Костя встал, плотно закрыл дверь в комнату и отворил форточку. Старая рама громко скрипнула, а шум дождя сделался отчетливее. Прикурив папиросу, он лег обратно, поставил тяжелую пепельницу себе на грудь. Элеонора крепче прильнула к теплому боку и натянула одеяло до самых ушей.

– Сейчас, Лелечка, покурю и закрою.

– А если бы я запретила?

Костя глухо засмеялся:

– Ты бы так не сделала.

– Ну а вдруг? Вдруг бы решила, что безопасность нашего сына важнее? Это ведь тоже достойная позиция.

– Конечно, Лелечка. Только мир полетит в тартарары, если все руки помощи вдруг разомкнутся. Ведь он держится именно на них, а не на китах и черепахе, и тем более не на каких-то там столпах власти и великих вождях.

– Ты давай потише.

– Ну уж если с собственной женой нельзя по душам поговорить, то и жить незачем тогда.

Огонек папиросы разгорелся, в его свете проявился Костин крючковатый нос и тонкие губы злодея, которые по какому-то недоразумению достались самому доброму в мире человеку.

– Хочешь, принесу тебе чайку? – спросил Костя, с силой вдавливая окурок в железное дно пепельницы. – А то я наслаждаюсь, а ты лежишь…

– Принеси, только брюки надень. И тихонько там, не разбуди соседей. Марья Степановна, конечно, принципиально не смешивает бытовые и служебные вопросы, но на практике лучше этот тезис не проверять.

– Ладно, ладно. Пойду в штанах.

Осторожно ступая, Костя ушел в кухню, а Элеонора взбила подушки и задумалась. Можно еще сказать «нет», Костя поймет. Ради сына он готов на все, даже на предательство. В конце концов, у Тамары Петровны есть и другие ученики, и многие из них имеют основания считаться таковыми гораздо больше доктора Воинова, который только прослушал спецкурс, побывал на нескольких операциях, и порой заходил к Холоденко за советом. Многие из этих учеников занимают более высокие посты, чем Костя (будем считать, что по своим заслугам), и возможности их гораздо выше, например, заместитель наркома здравоохранения одним звонком может восстановить в институте любую студентку, даже самую нерадивую или самых голубых кровей. И если уж на то пошло и мир держится на руках помощи, то кто помогал ей самой, когда она так в этом нуждалась? Кто?

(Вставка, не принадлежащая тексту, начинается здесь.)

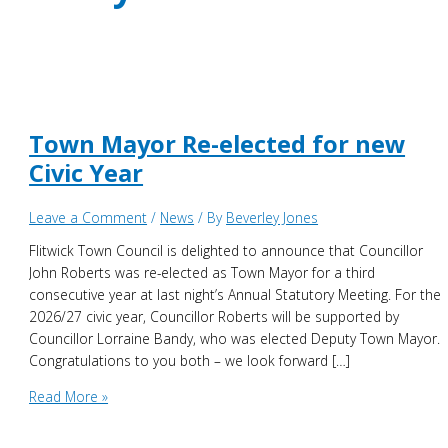
Town Mayor Re-elected for new
Civic Year
Leave a Comment
/
News
/ By
Beverley Jones
Flitwick Town Council is delighted to announce that Councillor
John Roberts was re-elected as Town Mayor for a third
consecutive year at last night’s Annual Statutory Meeting. For the
2026/27 civic year, Councillor Roberts will be supported by
Councillor Lorraine Bandy, who was elected Deputy Town Mayor.
Congratulations to you both – we look forward […]
Town
Read More »
Mayor
Re-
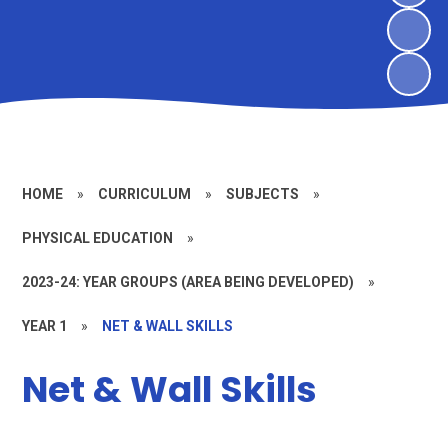
HOME
»
CURRICULUM
»
SUBJECTS
»
PHYSICAL EDUCATION
»
2023-24: YEAR GROUPS (AREA BEING DEVELOPED)
»
YEAR 1
»
NET & WALL SKILLS
Net & Wall Skills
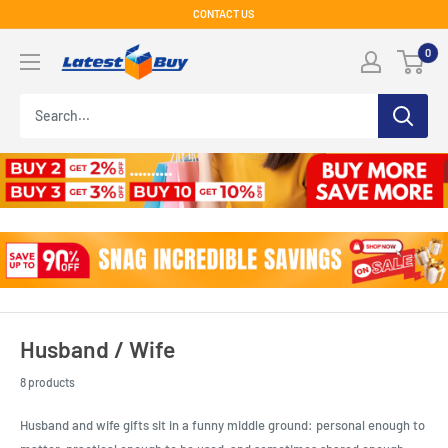
Skip
CONTACT US
to
LatestBuy
0
content
Husband / Wife
8 products
Husband and wife gifts sit in a funny middle ground: personal enough to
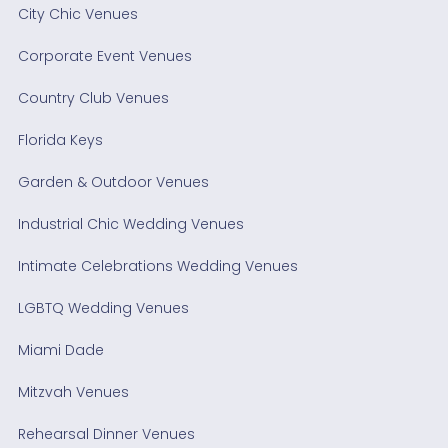
City Chic Venues
Corporate Event Venues
Country Club Venues
Florida Keys
Garden & Outdoor Venues
Industrial Chic Wedding Venues
Intimate Celebrations Wedding Venues
LGBTQ Wedding Venues
Miami Dade
Mitzvah Venues
Rehearsal Dinner Venues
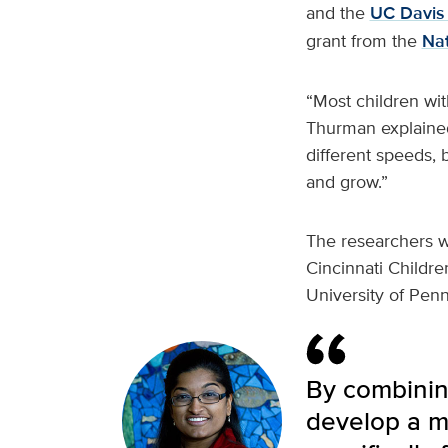
and the
UC Davis 
grant from the
Nat
“Most children wi
Thurman explained
different speeds,
and grow.”
The researchers wi
Cincinnati Childre
University of Penn
By combining
develop a m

– Да все, – сказала Элеонора вслух, поудобнее устраиваясь в кровати, – все хорошие люди помогали, чем могли, а больше ни от кого требовать нельзя.

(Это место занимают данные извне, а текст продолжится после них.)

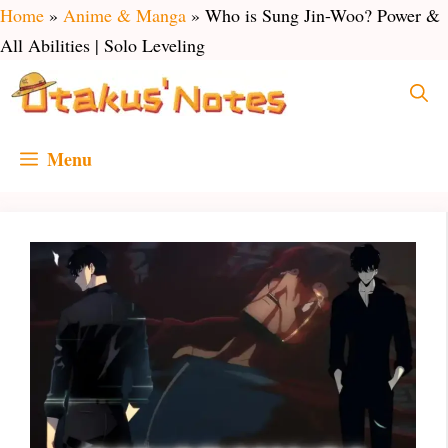
Skip
Home
»
Anime & Manga
»
Who is Sung Jin-Woo? Power &
to
All Abilities | Solo Leveling
content
Menu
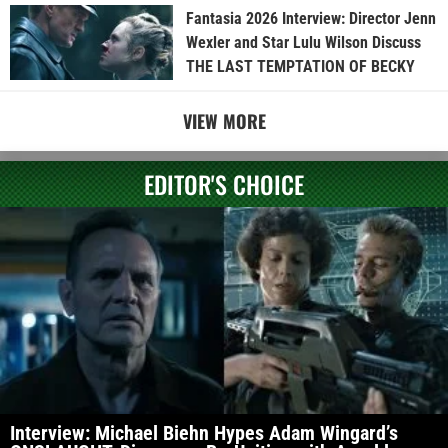
Fantasia 2026 Interview: Director Jenn
Wexler and Star Lulu Wilson Discuss
THE LAST TEMPTATION OF BECKY
VIEW MORE
EDITOR'S CHOICE
Interview: Michael Biehn Hypes Adam Wingard’s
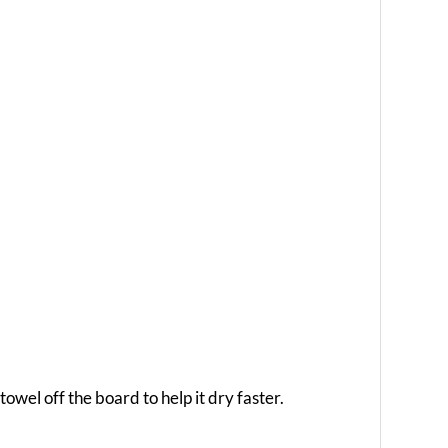
owel off the board to help it dry faster.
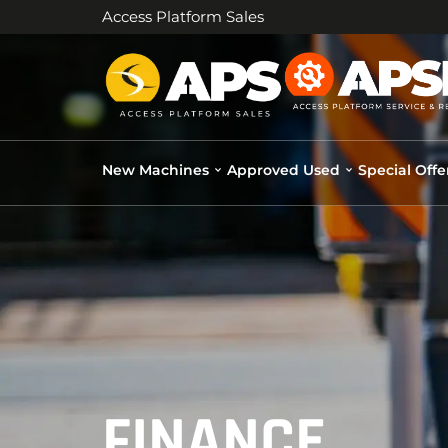
Access Platform Sales
New Machines
Approved Used
Special Offe
FINANCE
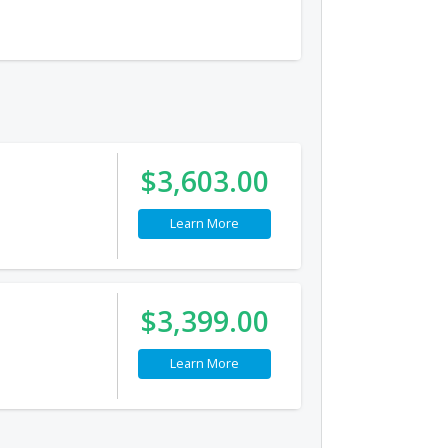
$3,603.00
Learn More
$3,399.00
Learn More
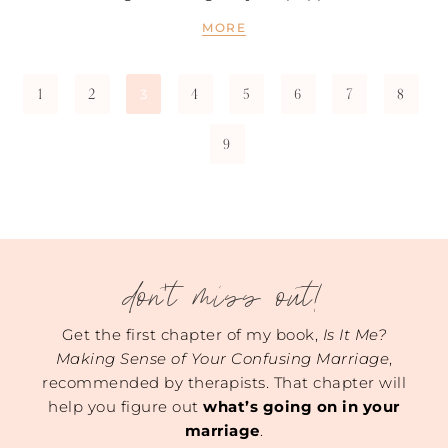
MORE
1
2
4
5
6
7
8
3
9
don't miss out!
Get the first chapter of my book,
Is It Me?
Making Sense of Your Confusing Marriage
,
recommended by therapists. That chapter will
help you figure out
what’s going on in your
marriage
.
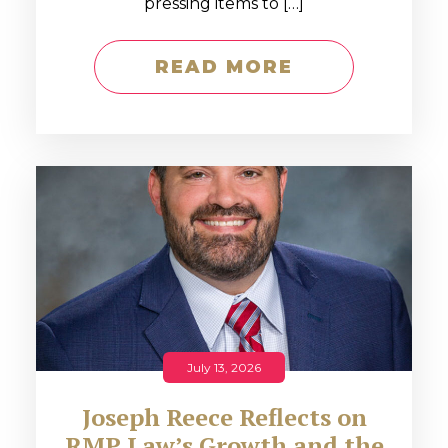
pressing items to […]
READ MORE
July 13, 2026
Joseph Reece Reflects on
RMP Law’s Growth and the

– Ты с кем там споришь, Леля? – Костя осторожно прокрался через большую комнату, чтобы не разбудить сына. Чашка еле слышно дребезжала в его руке.

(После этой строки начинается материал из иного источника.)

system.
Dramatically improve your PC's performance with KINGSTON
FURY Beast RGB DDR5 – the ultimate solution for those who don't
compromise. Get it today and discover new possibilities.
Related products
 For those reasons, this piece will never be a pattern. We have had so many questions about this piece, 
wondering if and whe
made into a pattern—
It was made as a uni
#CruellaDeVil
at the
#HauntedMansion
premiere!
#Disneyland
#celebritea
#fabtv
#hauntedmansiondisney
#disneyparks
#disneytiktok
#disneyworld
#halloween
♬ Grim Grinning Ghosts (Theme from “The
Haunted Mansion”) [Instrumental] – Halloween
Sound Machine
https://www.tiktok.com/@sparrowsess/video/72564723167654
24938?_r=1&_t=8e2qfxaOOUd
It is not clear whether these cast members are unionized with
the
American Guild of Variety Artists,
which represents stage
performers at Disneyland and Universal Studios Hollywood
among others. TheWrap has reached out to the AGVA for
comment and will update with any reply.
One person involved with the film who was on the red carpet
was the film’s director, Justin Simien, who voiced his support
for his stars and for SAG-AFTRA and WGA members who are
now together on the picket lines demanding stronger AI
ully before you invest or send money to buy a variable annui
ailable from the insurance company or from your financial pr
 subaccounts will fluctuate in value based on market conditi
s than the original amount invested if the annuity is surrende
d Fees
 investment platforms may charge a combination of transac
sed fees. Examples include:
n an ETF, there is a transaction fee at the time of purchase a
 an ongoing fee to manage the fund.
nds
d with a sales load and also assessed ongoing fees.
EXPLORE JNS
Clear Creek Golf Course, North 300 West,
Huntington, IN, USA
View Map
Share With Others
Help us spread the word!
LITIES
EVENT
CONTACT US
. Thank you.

– Да так, сама с собой. – Элеонора взяла чай и вдохнула аромат то ли прелой листвы, то ли веника. Ничего не поделать, такая заварка. Костя по-турецки устроился в ногах постели и, кажется, улыбался. – Скажи Катеньке, пусть походит ко мне на дежурства. Покажу ей кое-какие приемы и вообще введу в курс дела.

– Это будет здорово! Серьезно, Леля, – Костя нашел под одеялом ее ступню и крепко сжал, – я боюсь за вас с Петькой, но как поступить иначе?

– Никак. Не волнуйся, все наладится. Долго это сумасшествие не может продолжаться.

Костя хмыкнул:

– Да, с начала века оно волнами накатывает. Только ремиссии все короче и короче. Главное, верить, что мы в этом дурдоме не пациенты.

– А кто? Санитары?

– Силенок маловато. Но все же страху поддаваться нельзя, Леля.

– Нельзя, – кивнула она.

– Знаешь, – задумчиво протянул Костя, – евреи, великий народ, вечно гонимый народ. Никого за всю историю человечества не преследовали так, как их, но они уцелели. Многие благополучные народы канули в небытие, оставив в истории только свое имя, а может, и вовсе без следа, а евреи сохранили себя. Почему? Из-за великих вождей и патриархов? Из-за религии? Отчасти, может быть, но нет. Главное то, что у них с древних времен был непреложный закон: когда при погромах им говорили «выдайте одного, остальных не тронем», они не отдавали на поругание этого одного. Вот в чем дело, Леля.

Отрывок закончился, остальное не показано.